The shorter road to getting another book

Remember that Las Piñas book I was looking for back in February? Well, I picked it up today--also for free! My signed (by Congw. Cynthia Villar, I believe) copy of "Las Piñas: A City with Heritage" is now sitting right next to my "Captured Culture: An Interpretative Portrait of Parañaque City" on my study table. That puts the Villar Foundation on the list of people and groups I'm dedicating my thesis to.

My Las Piñas book experience wasn't as eventful as my Parañaque book one. It was still fun, though. Partly because it came so easy.

I'd been hunting this book down since I first read a press release that the Villars were publishing a book on Las Piñas City. The article said it was going to be in bookstores early 2007, and so I looked for it in all the bookstores I went to. I turned up with nothing.

After getting the Parañaque book, I realized I was too desperate for the Las Piñas book. So I let it go and just imagined myself having it, and for free too. And then I acted on it by first finding out how to reach the Villars' office. I sent an email to the Pinoywriters Yahoogroup, figuring that if anyone was to know how to reach the private office of the Villars (since the book was funded by their foundation, and not their public offices), it would be freelance writers, journalists, and the like.

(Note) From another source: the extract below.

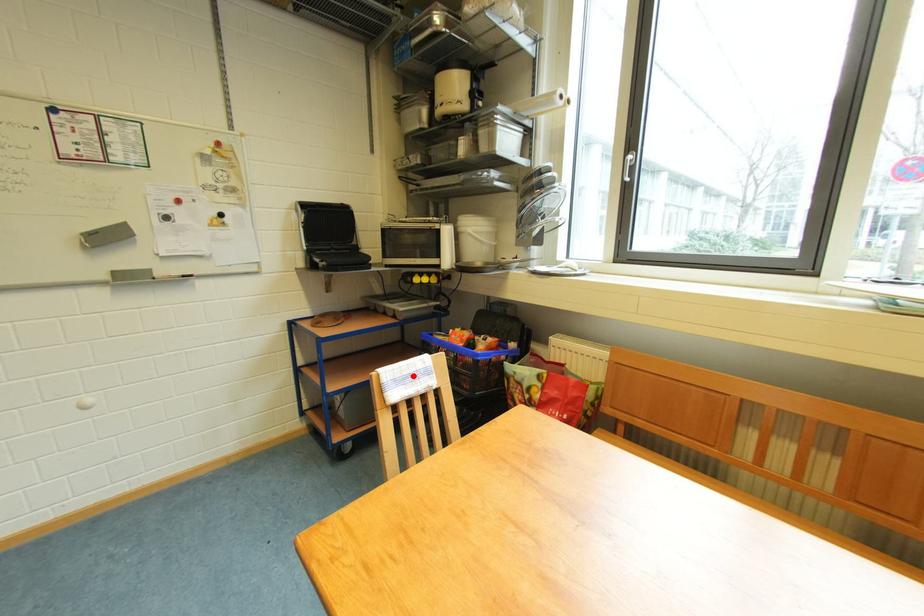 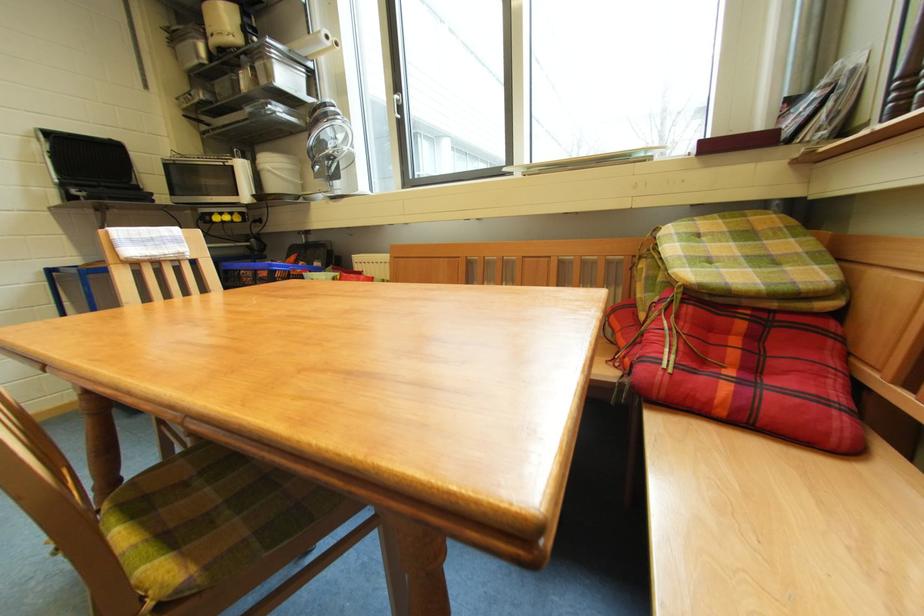 Locate, in the second image, the point that corresponds to the highlighted location in the first image.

A few days later, I got an email from the Villar Foundation. One of the members had forwarded my email to them, and they wanted to know my contact details because they wanted to send me a book. I told them I lived in the city, and I offered to pick it up.

The main highlight of my getting the book was when I decided I was too early (I'd texted the contact person I'd be dropping by in the afternoon, and by my standards, a little past 2.30pm is still closer to noon) so I treated myself to a stick of banana-que before heading for Congw. Cynthia Villar's District Office at Masibay Street, BF Resort Village in Las Piñas City. It was yummy, as expected. I mean, how can one seriously mess up deep-fried bananas?

Actually, buying the banana-que was also a way for me to chat up the vendor.

"How do I get to Masibay?" I asked her, as I paid P8 for my snack.
"There," she replied, raising her arm to point somewhere.

I turned to the direction in which she was pointing, half-expecting a moderately tall building, like most of the structures in my city, bearing a sign proclaiming it as Congw. Villar's office. I saw nothing. Well, actually, I saw a huge campaign poster of her reelectionist husband, Sen. Manny Villar, but no office.

"Where?" I asked her again. "You mean I can walk?"
"There!" she said, this time pointing clearly to the tricycle station. "Take a tricycle."

She told me the fare was P12. That's already like a ten-minute trip in my village. So when I got on the tricycle, I settled in for the ride. The driver asked me, "Masibay left or right?" pertaining to which direction of an intersection he was going to have to turn and I had to say, "I don't know" which I hate saying to anyone who's driving me anywhere, but I figured they'd know the Congresswoman's office, so I told him that was where I was headed.

I had only started to think about getting lost in my thoughts when he stopped in front of a gate in the right side of the intersection. So much for left or right.

I only got as far as the office entrance, because Jewel, my contact person, happened to be there too. As she fished out a form for me to sign, I took a quick look around and saw that it looked more like a house than an office. It looked pretty, from the outside. The happy transaction was over in three minutes, maximum.

Going back to the village entrance, I took another tricycle. I expected it to bring me back to the station, so when he stopped in the middle of the road, before the short island that divided the road into exit and entrance lanes, I stayed put. I must have been sitting there two minutes--during which he must have assumed I was gathering my things or rummaging through my purse for money to pay him--when he said, "Ma'am, this is as far as I can take you."

I got out, paid the driver, and walked to the jeepney stop--which I promptly found out was not in front of the barbed-wire wrapped balete tree that seemed so huge and frightening when I was a child and now only looks sad and confined. I took the book out from the brown envelope it came in and opened it as I was walking. I read the dedication. Closed the book. Smiled.

And then I lived happily ever after.

Until I start actually writing my thesis.